(Transcribed page contents)
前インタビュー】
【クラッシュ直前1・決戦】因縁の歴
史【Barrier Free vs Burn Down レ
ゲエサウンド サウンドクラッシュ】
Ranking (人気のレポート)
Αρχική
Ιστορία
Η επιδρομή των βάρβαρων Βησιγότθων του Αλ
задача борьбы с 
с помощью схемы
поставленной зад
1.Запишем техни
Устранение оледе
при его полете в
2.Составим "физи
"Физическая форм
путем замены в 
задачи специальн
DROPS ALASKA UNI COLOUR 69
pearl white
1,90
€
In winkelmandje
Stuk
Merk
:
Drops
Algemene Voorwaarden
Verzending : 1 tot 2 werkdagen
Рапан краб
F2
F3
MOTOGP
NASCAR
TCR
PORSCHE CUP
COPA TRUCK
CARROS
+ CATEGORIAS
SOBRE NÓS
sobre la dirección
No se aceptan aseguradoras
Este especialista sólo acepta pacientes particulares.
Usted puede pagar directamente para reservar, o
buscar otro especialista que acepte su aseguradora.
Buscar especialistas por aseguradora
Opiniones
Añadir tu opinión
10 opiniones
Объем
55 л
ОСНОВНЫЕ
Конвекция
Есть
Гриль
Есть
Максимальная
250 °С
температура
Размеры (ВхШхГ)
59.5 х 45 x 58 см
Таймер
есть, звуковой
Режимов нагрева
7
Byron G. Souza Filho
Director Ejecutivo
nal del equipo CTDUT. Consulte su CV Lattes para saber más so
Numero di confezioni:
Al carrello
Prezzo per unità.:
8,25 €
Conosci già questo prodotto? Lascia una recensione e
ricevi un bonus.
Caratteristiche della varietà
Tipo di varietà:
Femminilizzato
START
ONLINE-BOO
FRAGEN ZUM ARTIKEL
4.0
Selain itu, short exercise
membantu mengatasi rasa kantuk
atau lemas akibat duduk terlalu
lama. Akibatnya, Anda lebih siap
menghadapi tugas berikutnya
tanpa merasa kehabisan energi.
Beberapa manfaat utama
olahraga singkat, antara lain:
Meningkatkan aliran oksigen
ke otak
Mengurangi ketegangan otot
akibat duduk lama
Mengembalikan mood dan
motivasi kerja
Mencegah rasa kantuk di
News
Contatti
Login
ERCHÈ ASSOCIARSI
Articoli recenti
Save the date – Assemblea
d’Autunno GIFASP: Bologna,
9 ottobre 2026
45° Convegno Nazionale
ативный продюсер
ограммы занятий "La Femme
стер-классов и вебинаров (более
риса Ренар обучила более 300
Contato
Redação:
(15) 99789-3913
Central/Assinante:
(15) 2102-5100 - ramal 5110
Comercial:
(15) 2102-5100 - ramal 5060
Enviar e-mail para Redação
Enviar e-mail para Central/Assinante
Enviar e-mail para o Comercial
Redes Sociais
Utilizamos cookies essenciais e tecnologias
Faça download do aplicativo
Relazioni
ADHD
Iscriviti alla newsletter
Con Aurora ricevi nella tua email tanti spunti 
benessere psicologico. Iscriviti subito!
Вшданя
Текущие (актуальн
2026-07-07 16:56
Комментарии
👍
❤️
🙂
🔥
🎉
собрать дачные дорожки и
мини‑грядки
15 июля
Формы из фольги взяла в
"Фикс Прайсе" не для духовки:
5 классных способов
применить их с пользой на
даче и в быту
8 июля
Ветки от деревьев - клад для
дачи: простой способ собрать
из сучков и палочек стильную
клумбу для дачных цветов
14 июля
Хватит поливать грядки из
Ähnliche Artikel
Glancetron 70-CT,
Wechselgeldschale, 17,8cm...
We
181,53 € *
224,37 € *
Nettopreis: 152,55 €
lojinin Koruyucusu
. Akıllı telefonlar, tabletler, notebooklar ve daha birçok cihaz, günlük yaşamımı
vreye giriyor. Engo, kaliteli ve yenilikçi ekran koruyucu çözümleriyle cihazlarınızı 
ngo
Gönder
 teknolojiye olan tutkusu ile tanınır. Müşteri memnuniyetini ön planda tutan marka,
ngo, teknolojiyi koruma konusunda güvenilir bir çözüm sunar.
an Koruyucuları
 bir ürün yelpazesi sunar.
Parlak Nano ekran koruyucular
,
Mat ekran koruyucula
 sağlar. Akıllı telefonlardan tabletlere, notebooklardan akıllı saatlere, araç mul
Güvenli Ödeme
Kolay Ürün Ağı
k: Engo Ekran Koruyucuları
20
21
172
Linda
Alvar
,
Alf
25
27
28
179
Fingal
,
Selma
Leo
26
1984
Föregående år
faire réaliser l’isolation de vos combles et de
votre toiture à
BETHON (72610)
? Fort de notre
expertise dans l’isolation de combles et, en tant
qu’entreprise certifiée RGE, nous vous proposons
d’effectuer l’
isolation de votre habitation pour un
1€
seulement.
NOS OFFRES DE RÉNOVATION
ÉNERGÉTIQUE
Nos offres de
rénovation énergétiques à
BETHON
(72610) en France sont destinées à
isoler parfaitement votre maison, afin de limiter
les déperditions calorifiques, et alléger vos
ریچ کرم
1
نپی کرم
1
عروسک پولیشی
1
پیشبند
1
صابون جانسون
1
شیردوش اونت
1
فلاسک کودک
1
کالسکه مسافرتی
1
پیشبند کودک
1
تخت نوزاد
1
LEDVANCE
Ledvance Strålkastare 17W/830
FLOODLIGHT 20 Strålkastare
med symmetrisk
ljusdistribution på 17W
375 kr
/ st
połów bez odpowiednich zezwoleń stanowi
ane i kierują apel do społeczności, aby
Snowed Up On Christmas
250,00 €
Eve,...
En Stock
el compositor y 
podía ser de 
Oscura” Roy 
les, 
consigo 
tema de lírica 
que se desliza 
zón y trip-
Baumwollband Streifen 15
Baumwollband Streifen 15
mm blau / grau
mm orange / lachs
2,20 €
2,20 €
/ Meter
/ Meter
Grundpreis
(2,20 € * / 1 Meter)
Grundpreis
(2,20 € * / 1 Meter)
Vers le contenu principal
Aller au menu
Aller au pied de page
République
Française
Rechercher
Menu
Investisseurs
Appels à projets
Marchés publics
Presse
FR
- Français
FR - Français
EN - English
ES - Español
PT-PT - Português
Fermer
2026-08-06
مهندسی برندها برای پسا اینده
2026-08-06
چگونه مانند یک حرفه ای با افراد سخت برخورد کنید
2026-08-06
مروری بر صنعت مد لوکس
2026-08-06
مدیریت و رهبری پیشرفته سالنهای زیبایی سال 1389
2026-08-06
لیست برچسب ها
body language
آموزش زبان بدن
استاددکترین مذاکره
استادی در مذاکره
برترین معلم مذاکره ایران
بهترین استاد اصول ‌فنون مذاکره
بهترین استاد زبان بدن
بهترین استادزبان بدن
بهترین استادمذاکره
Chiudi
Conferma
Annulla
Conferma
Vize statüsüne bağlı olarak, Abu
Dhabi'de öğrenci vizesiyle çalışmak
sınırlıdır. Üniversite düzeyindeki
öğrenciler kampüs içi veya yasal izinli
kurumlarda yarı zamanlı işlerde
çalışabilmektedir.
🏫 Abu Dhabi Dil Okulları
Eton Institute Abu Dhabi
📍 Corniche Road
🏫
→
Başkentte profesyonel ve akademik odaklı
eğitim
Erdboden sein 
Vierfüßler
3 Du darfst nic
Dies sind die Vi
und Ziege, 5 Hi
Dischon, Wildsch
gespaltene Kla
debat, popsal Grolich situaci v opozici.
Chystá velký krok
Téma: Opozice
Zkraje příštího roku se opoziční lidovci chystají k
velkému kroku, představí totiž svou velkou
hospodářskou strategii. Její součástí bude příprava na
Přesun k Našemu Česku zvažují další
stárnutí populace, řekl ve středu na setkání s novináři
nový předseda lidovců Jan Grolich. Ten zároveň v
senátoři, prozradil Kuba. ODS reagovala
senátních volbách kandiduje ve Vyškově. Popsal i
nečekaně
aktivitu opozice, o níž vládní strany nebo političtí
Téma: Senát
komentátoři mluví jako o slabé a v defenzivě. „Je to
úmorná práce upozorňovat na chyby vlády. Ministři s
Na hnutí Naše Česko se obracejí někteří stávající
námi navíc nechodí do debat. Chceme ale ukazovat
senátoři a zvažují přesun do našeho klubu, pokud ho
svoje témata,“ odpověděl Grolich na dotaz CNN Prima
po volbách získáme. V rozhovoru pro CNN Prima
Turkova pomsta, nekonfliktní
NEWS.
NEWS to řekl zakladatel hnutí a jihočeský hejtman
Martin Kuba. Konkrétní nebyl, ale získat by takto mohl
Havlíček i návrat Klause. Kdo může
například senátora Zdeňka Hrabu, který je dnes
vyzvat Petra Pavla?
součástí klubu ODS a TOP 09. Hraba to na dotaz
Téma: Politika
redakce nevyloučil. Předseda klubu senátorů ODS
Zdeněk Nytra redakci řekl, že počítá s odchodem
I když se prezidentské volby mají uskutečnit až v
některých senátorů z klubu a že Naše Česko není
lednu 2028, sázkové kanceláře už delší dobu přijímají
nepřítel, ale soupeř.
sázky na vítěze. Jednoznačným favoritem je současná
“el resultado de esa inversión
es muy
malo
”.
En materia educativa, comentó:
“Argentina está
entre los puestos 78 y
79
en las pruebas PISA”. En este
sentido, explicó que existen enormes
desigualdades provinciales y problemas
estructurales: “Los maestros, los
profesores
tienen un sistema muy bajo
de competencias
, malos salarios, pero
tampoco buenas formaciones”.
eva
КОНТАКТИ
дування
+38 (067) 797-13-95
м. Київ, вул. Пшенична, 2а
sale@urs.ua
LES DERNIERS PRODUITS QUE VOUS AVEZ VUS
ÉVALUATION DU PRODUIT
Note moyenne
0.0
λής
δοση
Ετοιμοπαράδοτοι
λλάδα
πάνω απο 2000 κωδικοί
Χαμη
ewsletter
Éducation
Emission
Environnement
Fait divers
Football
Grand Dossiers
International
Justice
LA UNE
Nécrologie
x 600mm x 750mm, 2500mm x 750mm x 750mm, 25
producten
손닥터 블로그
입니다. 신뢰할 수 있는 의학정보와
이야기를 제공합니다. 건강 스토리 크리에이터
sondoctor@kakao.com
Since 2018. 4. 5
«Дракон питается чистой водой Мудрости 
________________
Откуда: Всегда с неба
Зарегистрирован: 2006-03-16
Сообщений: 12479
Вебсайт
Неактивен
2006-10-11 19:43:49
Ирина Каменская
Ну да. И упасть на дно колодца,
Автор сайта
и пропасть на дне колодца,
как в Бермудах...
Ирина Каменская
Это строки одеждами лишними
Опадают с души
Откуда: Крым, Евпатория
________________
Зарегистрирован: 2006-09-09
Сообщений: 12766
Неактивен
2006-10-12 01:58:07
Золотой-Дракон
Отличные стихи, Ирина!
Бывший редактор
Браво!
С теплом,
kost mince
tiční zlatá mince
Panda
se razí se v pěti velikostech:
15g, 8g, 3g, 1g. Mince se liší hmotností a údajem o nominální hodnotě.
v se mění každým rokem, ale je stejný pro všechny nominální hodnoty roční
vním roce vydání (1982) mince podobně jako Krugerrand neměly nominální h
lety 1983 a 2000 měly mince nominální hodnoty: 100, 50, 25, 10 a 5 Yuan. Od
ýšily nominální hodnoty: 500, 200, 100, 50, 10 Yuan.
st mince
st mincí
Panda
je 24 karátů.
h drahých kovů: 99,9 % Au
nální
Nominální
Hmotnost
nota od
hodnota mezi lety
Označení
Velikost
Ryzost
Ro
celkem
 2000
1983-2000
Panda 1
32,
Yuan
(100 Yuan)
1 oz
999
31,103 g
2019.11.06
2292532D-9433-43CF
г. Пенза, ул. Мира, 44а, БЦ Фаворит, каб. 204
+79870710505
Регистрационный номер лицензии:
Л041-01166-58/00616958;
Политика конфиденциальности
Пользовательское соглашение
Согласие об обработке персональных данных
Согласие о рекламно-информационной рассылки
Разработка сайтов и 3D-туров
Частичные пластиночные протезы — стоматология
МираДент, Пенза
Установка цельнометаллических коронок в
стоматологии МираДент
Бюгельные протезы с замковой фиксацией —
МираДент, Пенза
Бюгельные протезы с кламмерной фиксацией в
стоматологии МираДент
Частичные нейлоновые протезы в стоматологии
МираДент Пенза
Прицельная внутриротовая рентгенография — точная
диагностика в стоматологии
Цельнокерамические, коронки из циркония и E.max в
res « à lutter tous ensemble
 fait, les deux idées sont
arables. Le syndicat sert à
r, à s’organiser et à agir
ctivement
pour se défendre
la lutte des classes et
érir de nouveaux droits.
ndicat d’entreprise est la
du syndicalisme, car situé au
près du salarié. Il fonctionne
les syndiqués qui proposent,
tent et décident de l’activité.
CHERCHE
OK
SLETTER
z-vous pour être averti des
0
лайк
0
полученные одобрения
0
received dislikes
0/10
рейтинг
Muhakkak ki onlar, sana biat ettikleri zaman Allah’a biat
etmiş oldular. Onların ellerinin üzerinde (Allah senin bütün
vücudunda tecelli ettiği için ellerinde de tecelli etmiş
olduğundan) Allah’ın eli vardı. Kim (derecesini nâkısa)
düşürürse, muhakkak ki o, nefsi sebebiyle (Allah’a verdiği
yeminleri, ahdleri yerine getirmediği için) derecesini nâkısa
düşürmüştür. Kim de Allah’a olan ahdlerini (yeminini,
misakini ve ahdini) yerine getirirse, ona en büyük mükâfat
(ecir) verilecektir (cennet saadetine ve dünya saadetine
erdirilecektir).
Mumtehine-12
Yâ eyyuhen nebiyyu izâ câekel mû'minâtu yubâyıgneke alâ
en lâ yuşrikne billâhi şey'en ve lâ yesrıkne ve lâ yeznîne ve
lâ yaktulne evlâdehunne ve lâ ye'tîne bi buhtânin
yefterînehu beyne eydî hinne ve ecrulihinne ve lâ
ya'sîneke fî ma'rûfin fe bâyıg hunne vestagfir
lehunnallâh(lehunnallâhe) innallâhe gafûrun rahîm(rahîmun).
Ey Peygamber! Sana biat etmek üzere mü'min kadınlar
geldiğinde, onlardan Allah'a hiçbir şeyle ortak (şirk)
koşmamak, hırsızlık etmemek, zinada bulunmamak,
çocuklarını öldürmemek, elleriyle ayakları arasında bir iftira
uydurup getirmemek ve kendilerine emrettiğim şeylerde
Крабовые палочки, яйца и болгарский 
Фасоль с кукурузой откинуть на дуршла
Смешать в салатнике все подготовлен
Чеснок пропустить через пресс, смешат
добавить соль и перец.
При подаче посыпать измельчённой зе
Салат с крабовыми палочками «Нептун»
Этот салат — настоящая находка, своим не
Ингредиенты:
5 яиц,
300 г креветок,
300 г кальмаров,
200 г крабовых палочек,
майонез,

### Work request
Write out exactly those lines of the records above that lie from the one with "Салат с крабовыми" through the last line, including both.

### Output of the task
Салат с крабовыми палочками «Нептун»
Этот салат — настоящая находка, своим не
Ингредиенты:
5 яиц,
300 г креветок,
300 г кальмаров,
200 г крабовых палочек,
майонез,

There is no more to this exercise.